The ship had gone off course on the evening of 14 October—just a day after departing London. The night was clear but the the currents and winds were strong. Just as the passengers were sitting down for their evening meal, the Mohegan smashed into a submerged reef called the Manacles (about a mile from shore), and sank so quickly that only 40 passengers—those who made it into the first lifeboats (mostly women) and those who survived the plunge into the rugged seas and the jagged rocks below—managed to escape. All the officers, including Captain Griffith, whose skills had always been highly regarded, drowned. Many people were severely injured on the rocks—some to the point that they succumbed from their injuries even after being rescued from the water.
Villagers on land had witnessed the Mohegan too close to shore before the accident and knew the vessel was in trouble.
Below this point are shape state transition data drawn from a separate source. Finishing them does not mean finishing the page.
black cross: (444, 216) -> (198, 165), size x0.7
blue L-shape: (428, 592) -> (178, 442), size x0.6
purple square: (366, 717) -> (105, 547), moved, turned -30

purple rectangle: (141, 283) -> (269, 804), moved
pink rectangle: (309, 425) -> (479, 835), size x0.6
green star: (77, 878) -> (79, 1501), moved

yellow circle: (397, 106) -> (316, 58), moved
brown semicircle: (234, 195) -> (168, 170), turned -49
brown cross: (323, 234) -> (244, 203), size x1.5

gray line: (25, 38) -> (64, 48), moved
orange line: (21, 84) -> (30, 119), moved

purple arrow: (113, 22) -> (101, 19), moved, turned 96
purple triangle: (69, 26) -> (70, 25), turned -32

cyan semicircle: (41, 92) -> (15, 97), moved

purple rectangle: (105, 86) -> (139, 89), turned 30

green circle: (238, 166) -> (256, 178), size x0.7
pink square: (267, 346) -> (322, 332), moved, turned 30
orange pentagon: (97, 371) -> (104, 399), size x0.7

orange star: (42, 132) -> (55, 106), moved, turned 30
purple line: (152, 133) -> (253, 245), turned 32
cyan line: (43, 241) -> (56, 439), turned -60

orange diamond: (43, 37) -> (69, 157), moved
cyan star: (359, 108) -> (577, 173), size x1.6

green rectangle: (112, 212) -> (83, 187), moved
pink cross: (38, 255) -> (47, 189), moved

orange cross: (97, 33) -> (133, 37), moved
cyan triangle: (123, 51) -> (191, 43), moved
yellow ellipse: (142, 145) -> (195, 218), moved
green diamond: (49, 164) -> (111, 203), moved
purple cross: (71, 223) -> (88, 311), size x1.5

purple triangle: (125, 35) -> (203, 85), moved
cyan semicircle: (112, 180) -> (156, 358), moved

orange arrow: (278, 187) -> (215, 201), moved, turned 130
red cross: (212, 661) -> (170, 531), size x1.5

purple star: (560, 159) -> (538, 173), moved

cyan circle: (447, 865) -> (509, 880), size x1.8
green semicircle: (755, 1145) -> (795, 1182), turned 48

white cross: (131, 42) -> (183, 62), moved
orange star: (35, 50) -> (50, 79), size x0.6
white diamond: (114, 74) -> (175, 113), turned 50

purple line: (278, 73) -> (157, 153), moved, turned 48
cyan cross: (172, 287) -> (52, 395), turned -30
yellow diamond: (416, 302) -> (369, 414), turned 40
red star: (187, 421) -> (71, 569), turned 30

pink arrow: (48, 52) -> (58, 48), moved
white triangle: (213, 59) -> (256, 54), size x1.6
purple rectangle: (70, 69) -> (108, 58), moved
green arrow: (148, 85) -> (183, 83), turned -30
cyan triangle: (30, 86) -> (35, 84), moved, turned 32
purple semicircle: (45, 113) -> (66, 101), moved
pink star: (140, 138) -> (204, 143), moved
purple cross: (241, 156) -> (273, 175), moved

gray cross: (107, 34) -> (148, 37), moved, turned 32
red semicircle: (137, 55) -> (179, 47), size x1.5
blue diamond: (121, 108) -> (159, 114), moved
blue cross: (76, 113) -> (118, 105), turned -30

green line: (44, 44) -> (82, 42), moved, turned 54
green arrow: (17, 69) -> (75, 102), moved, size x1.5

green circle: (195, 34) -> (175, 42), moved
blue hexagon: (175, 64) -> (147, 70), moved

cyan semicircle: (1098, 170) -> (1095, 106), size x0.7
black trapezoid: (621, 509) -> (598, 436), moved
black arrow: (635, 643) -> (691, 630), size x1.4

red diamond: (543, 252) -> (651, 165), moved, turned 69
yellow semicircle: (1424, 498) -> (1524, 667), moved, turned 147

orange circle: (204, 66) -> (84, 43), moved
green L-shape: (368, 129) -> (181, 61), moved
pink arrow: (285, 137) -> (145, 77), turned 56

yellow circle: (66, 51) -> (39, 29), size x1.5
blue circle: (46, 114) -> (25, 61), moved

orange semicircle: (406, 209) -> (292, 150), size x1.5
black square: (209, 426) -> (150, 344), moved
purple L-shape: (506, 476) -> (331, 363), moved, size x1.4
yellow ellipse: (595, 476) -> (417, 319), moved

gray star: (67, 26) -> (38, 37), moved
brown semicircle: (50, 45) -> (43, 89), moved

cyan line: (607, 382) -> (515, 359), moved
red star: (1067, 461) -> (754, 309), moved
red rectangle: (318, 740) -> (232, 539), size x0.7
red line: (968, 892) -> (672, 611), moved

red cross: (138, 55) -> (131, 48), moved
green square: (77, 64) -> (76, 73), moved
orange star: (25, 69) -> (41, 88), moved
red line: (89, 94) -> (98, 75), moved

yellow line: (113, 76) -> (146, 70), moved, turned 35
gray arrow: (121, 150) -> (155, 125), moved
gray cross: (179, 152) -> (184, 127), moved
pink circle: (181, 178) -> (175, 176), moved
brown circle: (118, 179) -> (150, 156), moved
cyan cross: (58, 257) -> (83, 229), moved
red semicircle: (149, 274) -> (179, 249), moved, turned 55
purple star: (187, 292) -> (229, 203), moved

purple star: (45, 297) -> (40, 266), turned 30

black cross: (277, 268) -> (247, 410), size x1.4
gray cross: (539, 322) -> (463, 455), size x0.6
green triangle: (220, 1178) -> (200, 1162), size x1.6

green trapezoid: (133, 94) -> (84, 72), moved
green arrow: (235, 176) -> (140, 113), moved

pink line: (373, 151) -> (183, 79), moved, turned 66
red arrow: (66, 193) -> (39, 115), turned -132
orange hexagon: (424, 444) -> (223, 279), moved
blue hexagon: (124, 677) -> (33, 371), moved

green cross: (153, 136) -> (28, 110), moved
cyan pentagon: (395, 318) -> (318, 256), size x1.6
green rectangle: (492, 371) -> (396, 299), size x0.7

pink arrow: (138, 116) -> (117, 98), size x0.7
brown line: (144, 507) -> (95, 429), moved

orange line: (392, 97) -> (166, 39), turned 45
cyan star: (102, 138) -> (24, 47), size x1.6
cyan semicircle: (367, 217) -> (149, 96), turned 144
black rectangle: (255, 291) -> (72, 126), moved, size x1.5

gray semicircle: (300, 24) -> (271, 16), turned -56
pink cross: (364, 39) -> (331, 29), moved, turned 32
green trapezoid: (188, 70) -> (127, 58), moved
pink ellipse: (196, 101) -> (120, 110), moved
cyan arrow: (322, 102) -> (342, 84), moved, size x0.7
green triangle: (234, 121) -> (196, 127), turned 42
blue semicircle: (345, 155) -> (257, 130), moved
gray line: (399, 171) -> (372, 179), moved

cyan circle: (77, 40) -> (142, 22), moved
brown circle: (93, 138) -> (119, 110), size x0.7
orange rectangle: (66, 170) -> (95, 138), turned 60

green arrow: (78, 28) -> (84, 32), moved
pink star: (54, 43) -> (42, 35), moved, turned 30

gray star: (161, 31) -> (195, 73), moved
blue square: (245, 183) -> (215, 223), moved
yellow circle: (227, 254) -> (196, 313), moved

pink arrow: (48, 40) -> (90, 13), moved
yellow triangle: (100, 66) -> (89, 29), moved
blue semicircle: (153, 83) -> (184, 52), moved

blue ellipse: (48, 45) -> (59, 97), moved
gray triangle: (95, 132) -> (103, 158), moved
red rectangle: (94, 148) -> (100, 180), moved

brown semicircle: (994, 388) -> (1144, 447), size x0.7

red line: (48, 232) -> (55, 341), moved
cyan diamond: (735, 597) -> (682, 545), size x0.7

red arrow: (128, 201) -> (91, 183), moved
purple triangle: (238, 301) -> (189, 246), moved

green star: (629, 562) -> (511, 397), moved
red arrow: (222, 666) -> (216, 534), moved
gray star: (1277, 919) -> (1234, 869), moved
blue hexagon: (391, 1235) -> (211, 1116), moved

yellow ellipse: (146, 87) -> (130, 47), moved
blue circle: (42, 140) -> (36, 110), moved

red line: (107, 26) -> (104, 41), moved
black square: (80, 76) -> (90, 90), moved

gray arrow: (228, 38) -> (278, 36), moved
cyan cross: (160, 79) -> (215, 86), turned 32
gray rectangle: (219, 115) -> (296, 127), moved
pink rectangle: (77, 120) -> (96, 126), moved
Some set off immediately in boats hoping to get there in time to assist with an evacuation, but the ship sank too quickly. Rescuers in a lifeboat found 14 exhausted and near-drowned crew members on the rocks. A tugboat picked up one survivor who’d been in the water over seven hours and was able to give an initial account of the accident.
Most of the dead passengers were affluent Americans who were returning home from time spent in Europe on business or pleasure. The Mohegan, owned by the Atlantic Transport Line, was part passenger liner and part animal carrier (it had 700 stalls for cattle); the accommodations on board for the human travelers were very opulent and comfortable.
The vessel, originally named the Cleopatra, was built for a leisurely Atlantic crossing not for speed. She was purchased by the Atlantic Transport Line to replace ships that had been commandeered by the US government for duty in the Spanish-American War. It had only undertaken one previous voyage (in July 1898), which was fraught with mechanical problems that grounded the vessel until she was felt to be sea worthy again—in time for the October 13th sailing. By then, she had been renamed the Mohegan and was manned by a crew who thought her bad luck.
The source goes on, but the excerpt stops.